I'm not a cryptography expert, but IMO 32 bytes is more than enough:
for example, ssh-keygen only reads 32 bytes from /dev/urandom when
generating a new key (and I assume the authors know what they're
doing).
So I'm not sure that "convering the state space" is a good enough
reason to increase the amount of data read: it can hut performance,
not only for the singla process case, but also because /dev/urandom is
protected by a spinlock/mutex, it can hurt workloads where multiple
processes are simultaneously reading from /dev/urandom (which is the
reason we switched to a persistent /dev/urandom FD), see e.g.
http://drsnyder.us/2014/04/16/linux-dev-urandom-and-concurrency.html
And I especially like this answer by Ted Ts'o (once again, I assume he
knows what he's talking about):
"""
Doctor, doctor it hurts when I do this. Well, then don't do that!
The reason for the spinlock is to avoid having two reads from
/dev/urandom return the same results. That would be undesirable...

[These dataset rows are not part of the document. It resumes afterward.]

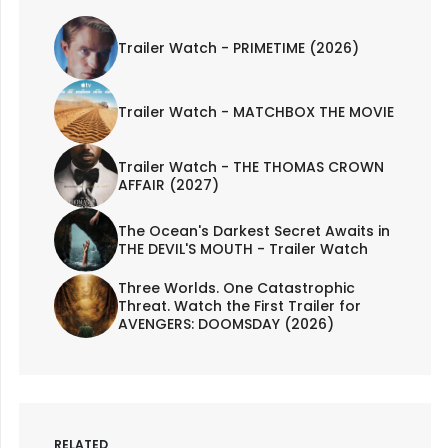
Trailer Watch - PRIMETIME (2026)
Trailer Watch - MATCHBOX THE MOVIE
Trailer Watch - THE THOMAS CROWN
AFFAIR (2027)
The Ocean's Darkest Secret Awaits in
THE DEVIL'S MOUTH - Trailer Watch
Three Worlds. One Catastrophic
Threat. Watch the First Trailer for
AVENGERS: DOOMSDAY (2026)
RELATED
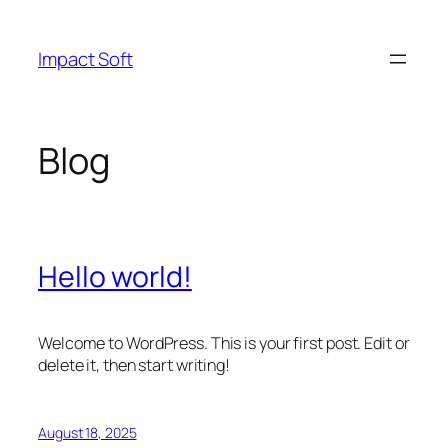
Skip
to
Impact Soft
content
Blog
Hello world!
Welcome to WordPress. This is your first post. Edit or
delete it, then start writing!
August 18, 2025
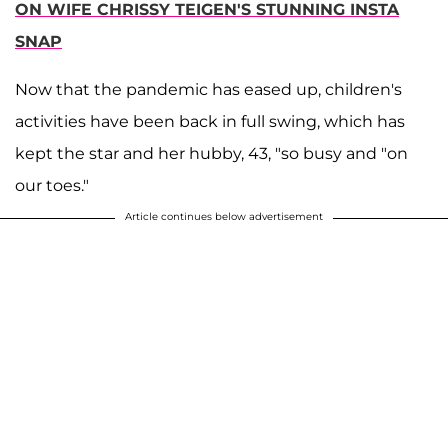
ON WIFE CHRISSY TEIGEN'S STUNNING INSTA
SNAP
Now that the pandemic has eased up, children's
activities have been back in full swing, which has
kept the star and her hubby, 43, "so busy and "on
our toes."
Article continues below advertisement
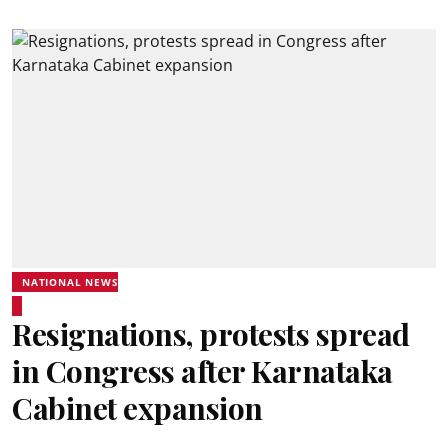
NATIONAL NEWS
Resignations, protests spread
in Congress after Karnataka
Cabinet expansion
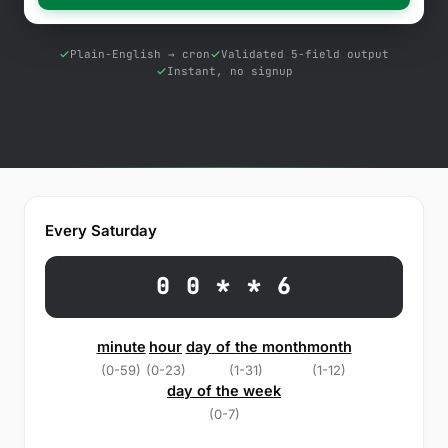
Free Tools
Blog
Plain-English → cron
Validated 5-field output
Instant, no signup
Contact Us
Knowledge Base
Sign in
Every Saturday
Start a free trial
0 0 * * 6
minute
hour
day of the month
month
(0-59)
(0-23)
(1-31)
(1-12)
day of the week
(0-7)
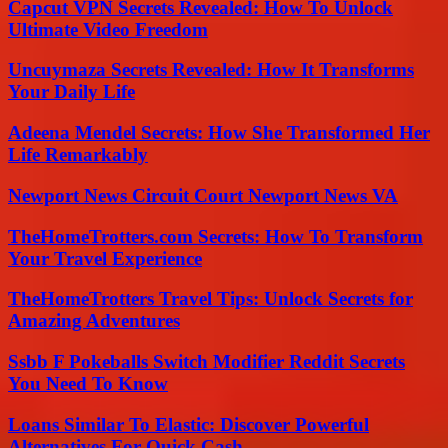
Capcut VPN Secrets Revealed: How To Unlock
Ultimate Video Freedom
Uncuymaza Secrets Revealed: How It Transforms
Your Daily Life
Adeena Mendel Secrets: How She Transformed Her
Life Remarkably
Newport News Circuit Court Newport News VA
TheHomeTrotters.com Secrets: How To Transform
Your Travel Experience
TheHomeTrotters Travel Tips: Unlock Secrets for
Amazing Adventures
Ssbb F Pokeballs Switch Modifier Reddit Secrets
You Need To Know
Loans Similar To Elastic: Discover Powerful
Alternatives For Quick Cash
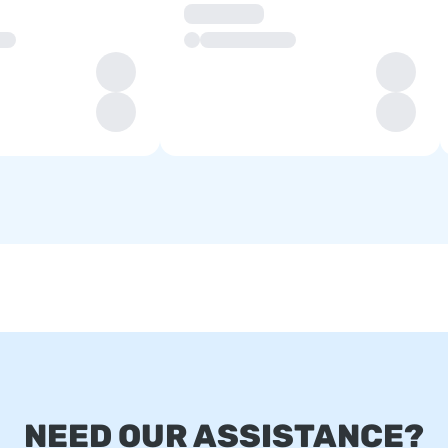
NEED OUR ASSISTANCE?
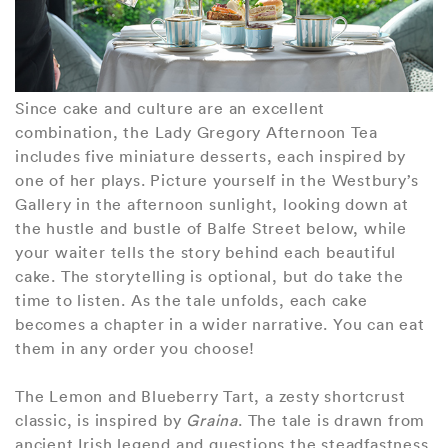
Since cake and culture are an excellent
combination, the Lady Gregory Afternoon Tea
includes five miniature desserts, each inspired by
one of her plays. Picture yourself in the Westbury’s
Gallery in the afternoon sunlight, looking down at
the hustle and bustle of Balfe Street below, while
your waiter tells the story behind each beautiful
cake. The storytelling is optional, but do take the
time to listen. As the tale unfolds, each cake
becomes a chapter in a wider narrative. You can eat
them in any order you choose!
The Lemon and Blueberry Tart, a zesty shortcrust
classic, is inspired by
Graina
. The tale is drawn from
ancient Irish legend and questions the steadfastness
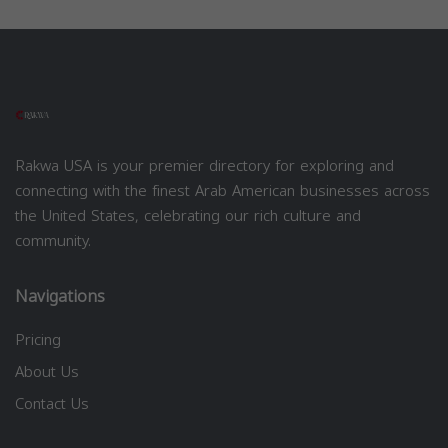
Rakwa USA is your premier directory for exploring and
connecting with the finest Arab American businesses across
the United States, celebrating our rich culture and
community.
Navigations
Pricing
About Us
Contact Us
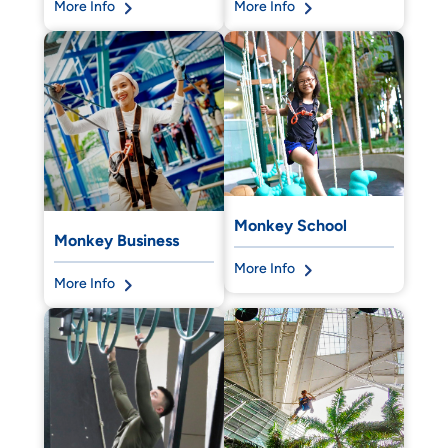
More Info
More Info
Monkey School
Monkey Business
More Info
More Info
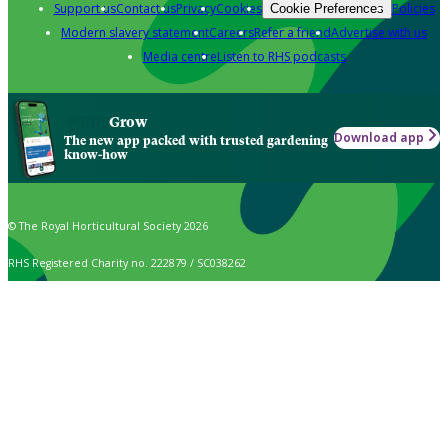
Support us
Contact us
Privacy
Cookies
Policies
Cookie Preferences
Modern slavery statement
Careers
Refer a friend
Advertise with us
Media centre
Listen to RHS podcasts
Grow
Download app
The new app packed with trusted gardening
know-how
© The Royal Horticultural Society 2026
RHS Registered Charity no. 222879 / SC038262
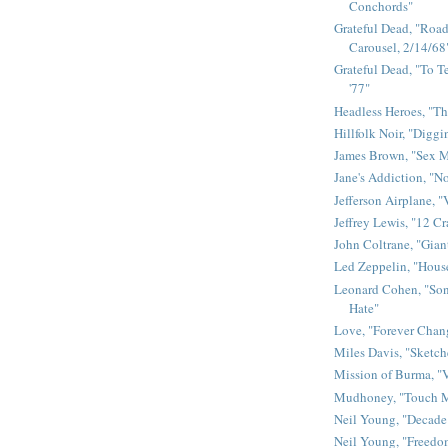
Conchords"
Grateful Dead, "Road 
Carousel, 2/14/68
Grateful Dead, "To Te
'77"
Headless Heroes, "Th
Hillfolk Noir, "Diggi
James Brown, "Sex 
Jane's Addiction, "N
Jefferson Airplane, "
Jeffrey Lewis, "12 C
John Coltrane, "Gian
Led Zeppelin, "House
Leonard Cohen, "Son
Hate"
Love, "Forever Chan
Miles Davis, "Sketch
Mission of Burma, "V
Mudhoney, "Touch M
Neil Young, "Decade
Neil Young, "Freedo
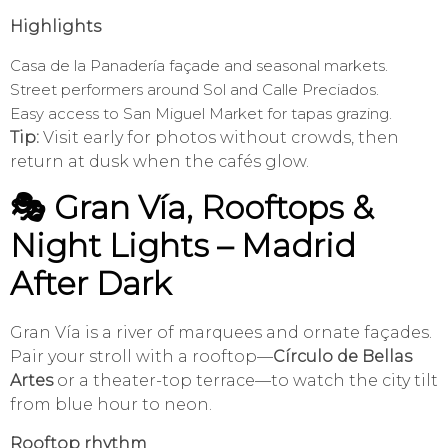
Highlights
Casa de la Panadería façade and seasonal markets.
Street performers around Sol and Calle Preciados.
Easy access to San Miguel Market for tapas grazing.
Tip:
Visit early for photos without crowds, then
return at dusk when the cafés glow.
🎭 Gran Vía, Rooftops &
Night Lights – Madrid
After Dark
Gran Vía is a river of marquees and ornate façades.
Pair your stroll with a rooftop—
Círculo de Bellas
Artes
or a theater-top terrace—to watch the city tilt
from blue hour to neon.
Rooftop rhythm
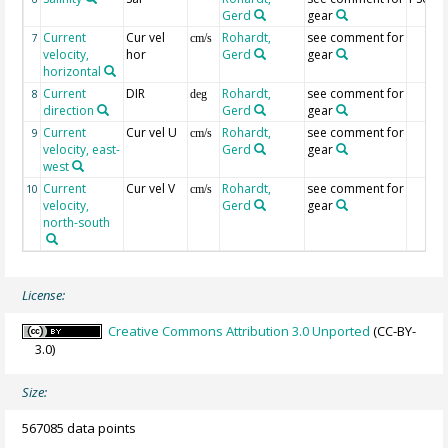
Gerd
gear
Current
Cur vel
Rohardt,
see comment for
7
cm/s
velocity,
hor
Gerd
gear
horizontal
Current
DIR
Rohardt,
see comment for
8
deg
direction
Gerd
gear
Current
Cur vel U
Rohardt,
see comment for
9
cm/s
velocity, east-
Gerd
gear
west
Current
Cur vel V
Rohardt,
see comment for
10
cm/s
velocity,
Gerd
gear
north-south
License:
Creative Commons Attribution 3.0 Unported
(CC-BY-
3.0)
Size:
567085 data points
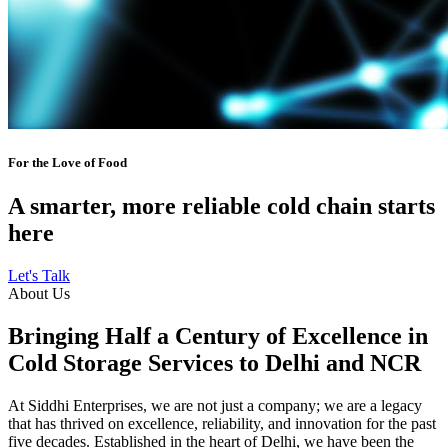
For the Love of Food
A smarter, more reliable cold chain starts
here
Let's Talk
About Us
Bringing Half a Century of Excellence in
Cold Storage Services to Delhi and NCR
At Siddhi Enterprises, we are not just a company; we are a legacy
that has thrived on excellence, reliability, and innovation for the past
five decades. Established in the heart of Delhi, we have been the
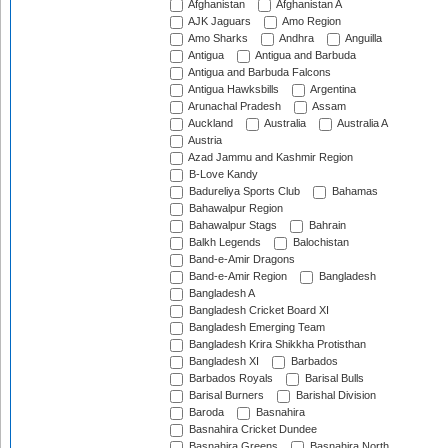
Afghanistan
Afghanistan A
AJK Jaguars
Amo Region
Amo Sharks
Andhra
Anguilla
Antigua
Antigua and Barbuda
Antigua and Barbuda Falcons
Antigua Hawksbills
Argentina
Arunachal Pradesh
Assam
Auckland
Australia
Australia A
Austria
Azad Jammu and Kashmir Region
B-Love Kandy
Badureliya Sports Club
Bahamas
Bahawalpur Region
Bahawalpur Stags
Bahrain
Balkh Legends
Balochistan
Band-e-Amir Dragons
Band-e-Amir Region
Bangladesh
Bangladesh A
Bangladesh Cricket Board XI
Bangladesh Emerging Team
Bangladesh Krira Shikkha Protisthan
Bangladesh XI
Barbados
Barbados Royals
Barisal Bulls
Barisal Burners
Barishal Division
Baroda
Basnahira
Basnahira Cricket Dundee
Basnahira Greens
Basnahira North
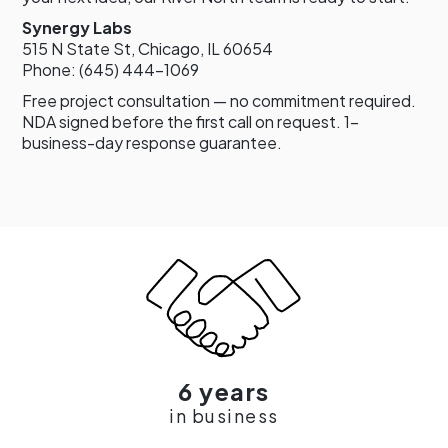
Synergy Labs
515 N State St, Chicago, IL 60654
Phone: (645) 444-1069
Free project consultation — no commitment required.
NDA signed before the first call on request. 1-
business-day response guarantee.
6 years
in business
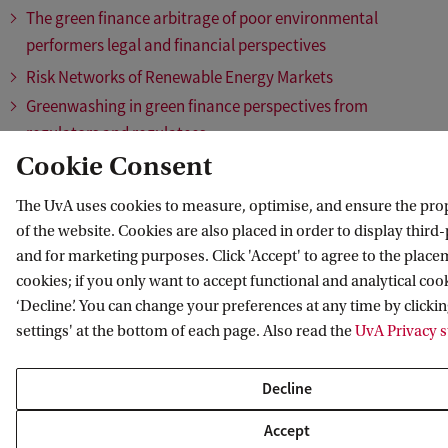
The green finance arbitrage of poor environmental
performers legal and financial perspectives
Risk Networks of Renewable Energy Markets
Greenwashing in green finance perspectives from
regulators and regulatees
Cookie Consent
Hydrogen Across Borders
Mining for energy transition: Understanding drivers of
The UvA uses cookies to measure, optimise, and ensure the pro
(un)sustainable mineral extraction
of the website. Cookies are also placed in order to display third
How much biomass for the Dutch heat and electricity
and for marketing purposes. Click 'Accept' to agree to the placem
sector – and which, from where?
cookies; if you only want to accept functional and analytical cook
Transitional Waters: The Port of Amsterdam and the Energy
‘Decline’. You can change your preferences at any time by clicki
settings' at the bottom of each page. Also read the
UvA Privacy 
Transition
The Cost of Large-Scale Transitions: Introducing Effective
Decline
Targeted Incentives
Climate finance and energy minerals A systems approach
Accept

If people are trying to read from /dev/urandom a huge number of times
per second, then they're doing something wrong. The real issue, as
Sebastian has pointed out, is that issue spawning a huge number of
curl processes for each request. Then hopefully curl is using
/dev/urandom to initialize its own userspace RNG (many crypto
libraries do this; most *should* do this), so you're not trying to
read from /dev/urandom for every single request. /dev/urandom is
designed for security, not for speed.